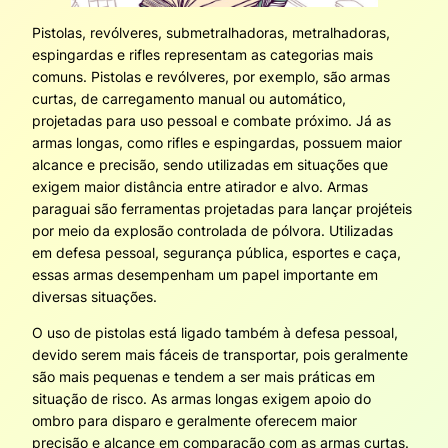
Pistolas, revólveres, submetralhadoras, metralhadoras,
espingardas e rifles representam as categorias mais
comuns. Pistolas e revólveres, por exemplo, são armas
curtas, de carregamento manual ou automático,
projetadas para uso pessoal e combate próximo. Já as
armas longas, como rifles e espingardas, possuem maior
alcance e precisão, sendo utilizadas em situações que
exigem maior distância entre atirador e alvo. Armas
paraguai são ferramentas projetadas para lançar projéteis
por meio da explosão controlada de pólvora. Utilizadas
em defesa pessoal, segurança pública, esportes e caça,
essas armas desempenham um papel importante em
diversas situações.
O uso de pistolas está ligado também à defesa pessoal,
devido serem mais fáceis de transportar, pois geralmente
são mais pequenas e tendem a ser mais práticas em
situação de risco. As armas longas exigem apoio do
ombro para disparo e geralmente oferecem maior
precisão e alcance em comparação com as armas curtas.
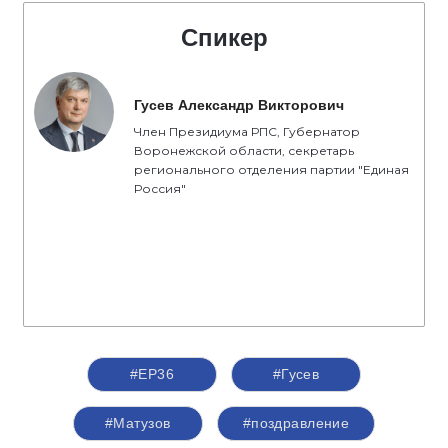
Спикер
Гусев Александр Викторович
Член Президиума РПС, Губернатор
Воронежской области, секретарь
регионального отделения партии "Единая
Россия"
#ЕР36
#Гусев
#Матузов
#поздравление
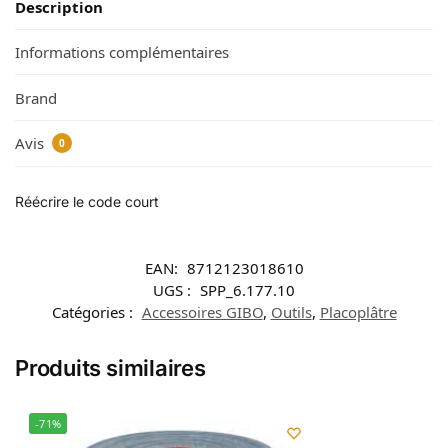
Description
Informations complémentaires
Brand
Avis
0
Réécrire le code court
EAN:
8712123018610
UGS :
SPP_6.177.10
Catégories :
Accessoires GIBO
,
Outils
,
Placoplâtre
Produits similaires
-71%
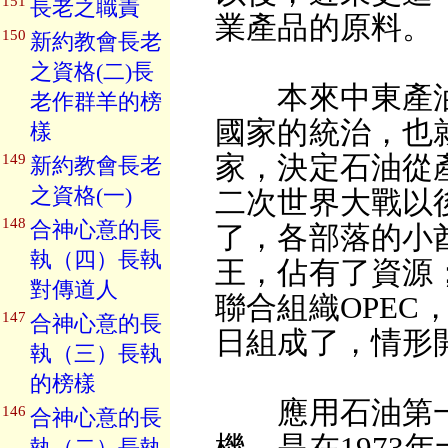
151
長老之職責
業產品的原料。
150
新約教會長老
之資格(二)長
本來中東產油
老作群羊的榜
國家的統治，也
樣
家，決定石油從
149
新約教會長老
之資格(一)
二次世界大戰以
148
合神心意的長
了，各部落的小
執（四）長執
王，佔有了資源
對傳道人
聯合組織OPEC，
147
合神心意的長
日組成了，情形
執（三）長執
的榜樣
應用石油第一
146
合神心意的長
機，是在1973
執（二）長執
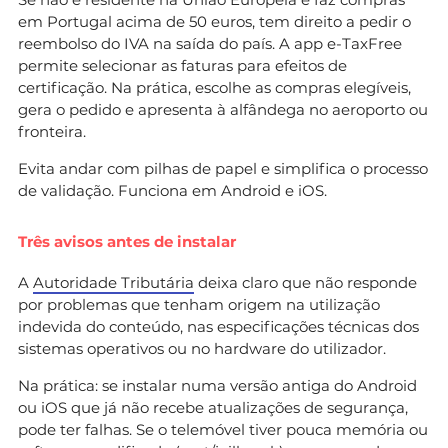
em Portugal acima de 50 euros, tem direito a pedir o
reembolso do IVA na saída do país. A app e-TaxFree
permite selecionar as faturas para efeitos de
certificação. Na prática, escolhe as compras elegíveis,
gera o pedido e apresenta à alfândega no aeroporto ou
fronteira.
Evita andar com pilhas de papel e simplifica o processo
de validação. Funciona em Android e iOS.
Três avisos antes de instalar
A
Autoridade Tributária
deixa claro que não responde
por problemas que tenham origem na utilização
indevida do conteúdo, nas especificações técnicas dos
sistemas operativos ou no hardware do utilizador.
Na prática: se instalar numa versão antiga do Android
ou iOS que já não recebe atualizações de segurança,
pode ter falhas. Se o telemóvel tiver pouca memória ou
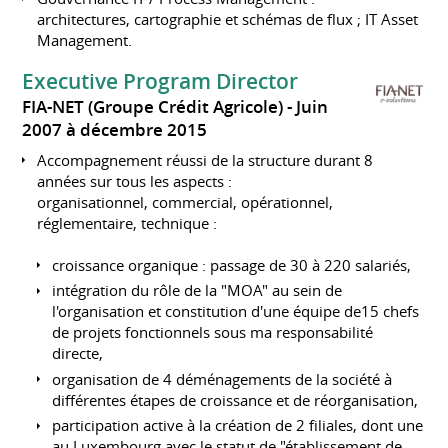
architectures, cartographie et schémas de flux ; IT Asset
Management.
Executive Program Director
FIA-NET (Groupe Crédit Agricole)
Juin
2007 à décembre 2015
Accompagnement réussi de la structure durant 8
années sur tous les aspects :
organisationnel, commercial, opérationnel,
réglementaire, technique :
croissance organique : passage de 30 à 220 salariés,
intégration du rôle de la "MOA" au sein de
l'organisation et constitution d'une équipe de15 chefs
de projets fonctionnels sous ma responsabilité
directe,
organisation de 4 déménagements de la société à
différentes étapes de croissance et de réorganisation,
participation active à la création de 2 filiales, dont une
au Luxembourg avec le statut de "établissement de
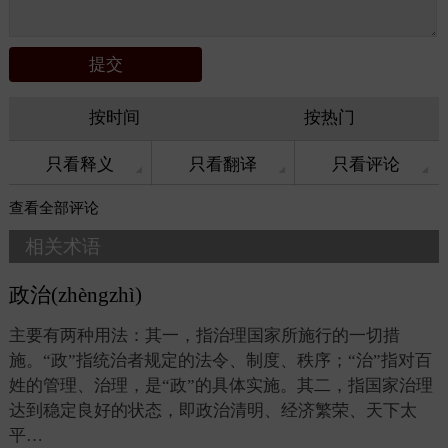
按时间
按热门
只看释义
只看翻译
只看评论
查看
全部评论
相关术语
政治(zhèngzhì)
主要有两种用法：其一，指治理国家所施行的一切措
施。“政”指统治者规定的法令、制度、秩序；“治”指对百
姓的管理、治理，是“政”的具体实施。其二，指国家治理
达到稳定良好的状态，即政治清明、经济繁荣、天下太
平…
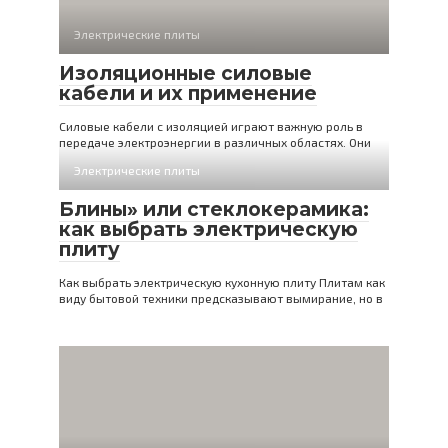
Электрические плиты
Изоляционные силовые
кабели и их применение
Силовые кабели с изоляцией играют важную роль в
передаче электроэнергии в различных областях. Они
Электрические плиты
Блины» или стеклокерамика:
как выбрать электрическую
плиту
Как выбрать электрическую кухонную плиту Плитам как
виду бытовой техники предсказывают вымирание, но в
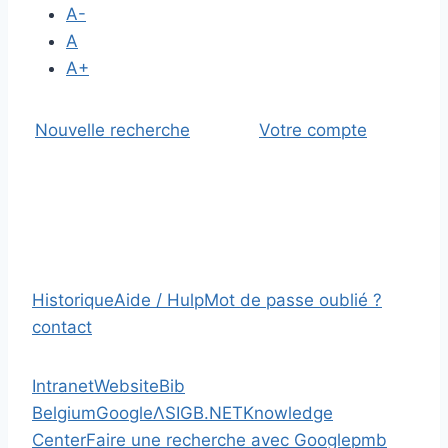
A-
A
A+
Nouvelle recherche
Votre compte
Historique
Aide / Hulp
Mot de passe oublié ?
contact
Intranet
Website
Bib
Belgium
Google
Λ
SIGB.NET
Knowledge
Center
Faire une recherche avec Google
pmb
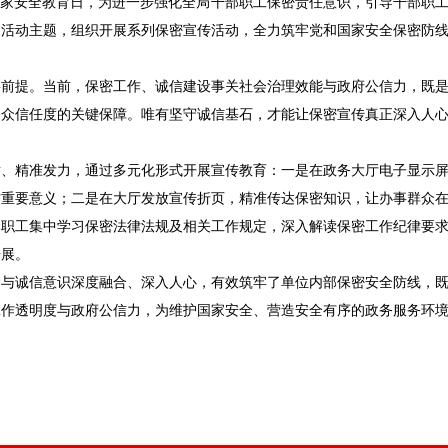
十一个全民国家安全教育日，为进一步强化全局干部职工保密责任意识，引导干部
扣活动主题，组织开展系列保密宣传活动，全力筑牢党和国家安全保密防
要前提。当前，保密工作、诚信建设事关社会治理效能与政府公信力，既
公众信任度的关键保障。唯有坚守诚信基石，才能让保密宣传真正深入人
举、精准发力，通过多元化形式开展宣传教育：一是在政务大厅电子显示
作重要意义；二是在大厅发放宣传折页，精准传达保密知识，让办事群众
部职工集中学习保密法律法规及相关工作规定，深入解读保密工作纪律要
开展。
念与诚信意识深度融合、深入人心，有效筑牢了单位内部保密安全防线，
工作透明度与政府公信力，为维护国家安全、营造安全有序的政务服务环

---

#### WORK TASK
Give the listing again word for word, but drop every picture.

#### TASK OUTPUT
Pistolas, revólveres, submetralhadoras, metralhadoras,
espingardas e rifles representam as categorias mais
comuns. Pistolas e revólveres, por exemplo, são armas
curtas, de carregamento manual ou automático,
projetadas para uso pessoal e combate próximo. Já as
armas longas, como rifles e espingardas, possuem maior
alcance e precisão, sendo utilizadas em situações que
exigem maior distância entre atirador e alvo. Armas
paraguai são ferramentas projetadas para lançar projéteis
por meio da explosão controlada de pólvora. Utilizadas
em defesa pessoal, segurança pública, esportes e caça,
essas armas desempenham um papel importante em
diversas situações.
O uso de pistolas está ligado também à defesa pessoal,
devido serem mais fáceis de transportar, pois geralmente
são mais pequenas e tendem a ser mais práticas em
situação de risco. As armas longas exigem apoio do
ombro para disparo e geralmente oferecem maior
precisão e alcance em comparação com as armas curtas.
Спикер
Гусев Александр Викторович
Член Президиума РПС, Губернатор
Воронежской области, секретарь
регионального отделения партии "Единая
Россия"
#ЕР36
#Гусев
#Матузов
#поздравление
Description
Informations complémentaires
Brand
Avis
0
Réécrire le code court
EAN:
8712123018610
UGS :
SPP_6.177.10
Catégories :
Accessoires GIBO
,
Outils
,
Placoplâtre
Produits similaires
-71%
151
長老之職責
業產品的原料。
150
新約教會長老
之資格(二)長
本來中東產油
老作群羊的榜
國家的統治，也
樣
家，決定石油從
149
新約教會長老
之資格(一)
二次世界大戰以
148
合神心意的長
了，各部落的小
執（四）長執
王，佔有了資源
對傳道人
聯合組織OPEC，
147
合神心意的長
日組成了，情形
執（三）長執
的榜樣
應用石油第一
146
合神心意的長
機，是在1973
執（二）長執
em Portugal acima de 50 euros, tem direito a pedir o
reembolso do IVA na saída do país. A app e-TaxFree
permite selecionar as faturas para efeitos de
certificação. Na prática, escolhe as compras elegíveis,
gera o pedido e apresenta à alfândega no aeroporto ou
fronteira.
Evita andar com pilhas de papel e simplifica o processo
de validação. Funciona em Android e iOS.
Três avisos antes de instalar
A
Autoridade Tributária
deixa claro que não responde
por problemas que tenham origem na utilização
indevida do conteúdo, nas especificações técnicas dos
sistemas operativos ou no hardware do utilizador.
Na prática: se instalar numa versão antiga do Android
ou iOS que já não recebe atualizações de segurança,
pode ter falhas. Se o telemóvel tiver pouca memória ou
architectures, cartographie et schémas de flux ; IT Asset
Management.
Executive Program Director
FIA-NET (Groupe Crédit Agricole)
Juin
2007 à décembre 2015
Accompagnement réussi de la structure durant 8
années sur tous les aspects :
organisationnel, commercial, opérationnel,
réglementaire, technique :
croissance organique : passage de 30 à 220 salariés,
intégration du rôle de la "MOA" au sein de
l'organisation et constitution d'une équipe de15 chefs
de projets fonctionnels sous ma responsabilité
directe,
organisation de 4 déménagements de la société à
différentes étapes de croissance et de réorganisation,
participation active à la création de 2 filiales, dont une
au Luxembourg avec le statut de "établissement de
按时间
按热门
只看释义
只看翻译
只看评论
查看
全部评论
相关术语
政治(zhèngzhì)
主要有两种用法：其一，指治理国家所施行的一切措
施。“政”指统治者规定的法令、制度、秩序；“治”指对百
姓的管理、治理，是“政”的具体实施。其二，指国家治理
达到稳定良好的状态，即政治清明、经济繁荣、天下太
平…
Электрические плиты
Изоляционные силовые
кабели и их применение
Силовые кабели с изоляцией играют важную роль в
передаче электроэнергии в различных областях. Они
Электрические плиты
Блины» или стеклокерамика:
как выбрать электрическую
плиту
Как выбрать электрическую кухонную плиту Плитам как
виду бытовой техники предсказывают вымирание, но в
A-
A
A+
Nouvelle recherche
Votre compte
Historique
Aide / Hulp
Mot de passe oublié ?
contact
Intranet
Website
Bib
Belgium
Google
Λ
SIGB.NET
Knowledge
Center
Faire une recherche avec Google
pmb
十一个全民国家安全教育日，为进一步强化全局干部职工保密责任意识，引导干部
扣活动主题，组织开展系列保密宣传活动，全力筑牢党和国家安全保密防
要前提。当前，保密工作、诚信建设事关社会治理效能与政府公信力，既
公众信任度的关键保障。唯有坚守诚信基石，才能让保密宣传真正深入人
举、精准发力，通过多元化形式开展宣传教育：一是在政务大厅电子显示
作重要意义；二是在大厅发放宣传折页，精准传达保密知识，让办事群众
部职工集中学习保密法律法规及相关工作规定，深入解读保密工作纪律要
开展。
念与诚信意识深度融合、深入人心，有效筑牢了单位内部保密安全防线，
工作透明度与政府公信力，为维护国家安全、营造安全有序的政务服务环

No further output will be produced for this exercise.